ACTIVITY: From the data below, copy exactly the lines that lie between the one holding "Serie di fabbricazione" and the one holding "Ford Thunderbird Serie 11", including both, and nothing more.

(STUDY MATERIAL)

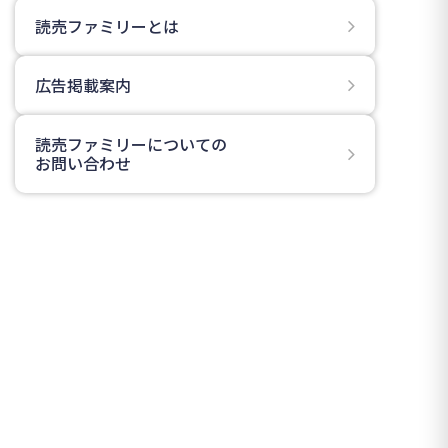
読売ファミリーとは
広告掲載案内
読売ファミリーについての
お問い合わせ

(End STUDY MATERIAL)
(STUDY MATERIAL)

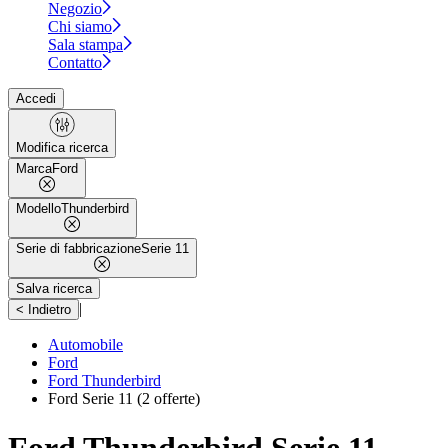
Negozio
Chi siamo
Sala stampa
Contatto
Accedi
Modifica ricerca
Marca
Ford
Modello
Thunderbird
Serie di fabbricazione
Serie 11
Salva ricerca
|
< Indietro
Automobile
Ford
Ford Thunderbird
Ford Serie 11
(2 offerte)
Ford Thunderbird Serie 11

(End STUDY MATERIAL)

REPLY:
Serie di fabbricazione
Serie 11
Salva ricerca
|
< Indietro
Automobile
Ford
Ford Thunderbird
Ford Serie 11
(2 offerte)
Ford Thunderbird Serie 11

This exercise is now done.